My son, hold fast! Do not care for anybody to help you. Is not the Lord infinitely greater than all human help? Be holy--trust in the Lord, depend on him always, and you are on the right track. Nothing can prevail against you.
One point of difference between Hinduism and other religions is that in Hinduism we pass from truth to truth-from a lower truth to a higher truth-and never from error to truth.
The power of meditation gets us everything. If you want to get power over nature, [you can have it through meditation]. It is through the power of meditation all scientific facts are discovered today. They study the subject and forget everything, their own identity and everything, and then the great fact comes like a flash.
Jnana teaches that the world should be given up, but not on that account to be abandoned. To be in the world but not of it-is the true test of the sannyasin.

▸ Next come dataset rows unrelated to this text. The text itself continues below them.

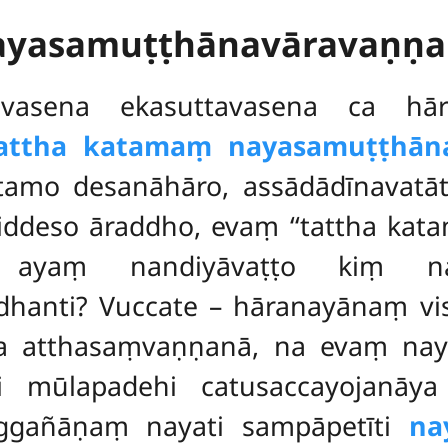
ayasamuṭṭhānavāravaṇṇa
vasena ekasuttavasena ca hāra
tattha katamaṃ nayasamuṭṭhāna
katamo desanāhāro, assādādīnavatā
niddeso āraddho, evaṃ ‘‘tattha ka
 ayaṃ nandiyāvaṭṭo kiṃ nayat
anti? Vuccate – hāranayānaṃ vis
a atthasaṃvaṇṇanā, na evaṃ nay
īhi mūlapadehi catusaccayojanā
aggañāṇaṃ nayati sampāpetīti
na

What is the world that is to be given up? It is here. I am carrying it all with me. My own body. It is all for this body that I put my hand voluntarily upon my fellow human beings, just to keep it nice and give it a little pleasure. It is all for the body that I injure others and make mistakes.
Some people are so afraid of losing their individuality. Wouldn't it be better for the pig to lose his pig-individuality if he can become God? Yes. But the poor pig does not think so at the time. Which state is my individuality? When I was a baby sprawling on the floor trying to swallow my thumb? Was that the individuality I should be sorry to lose? Fifty years hence I shall look upon this present state and laugh, just as I now look upon the baby state. Which of these individualities shall I keep?
Infinite perfection is in every man, though unmanifested. Every man has in him the potentiality of attaining to perfect saintliness, Rishihood, or to the most exalted position of an Avatâra, or to the greatness of a hero in material discoveries.
Everything that has name and form must begin in time, exist in time, and end in time. These are settled doctrines of the Vedanta, and as such the heavens are given up.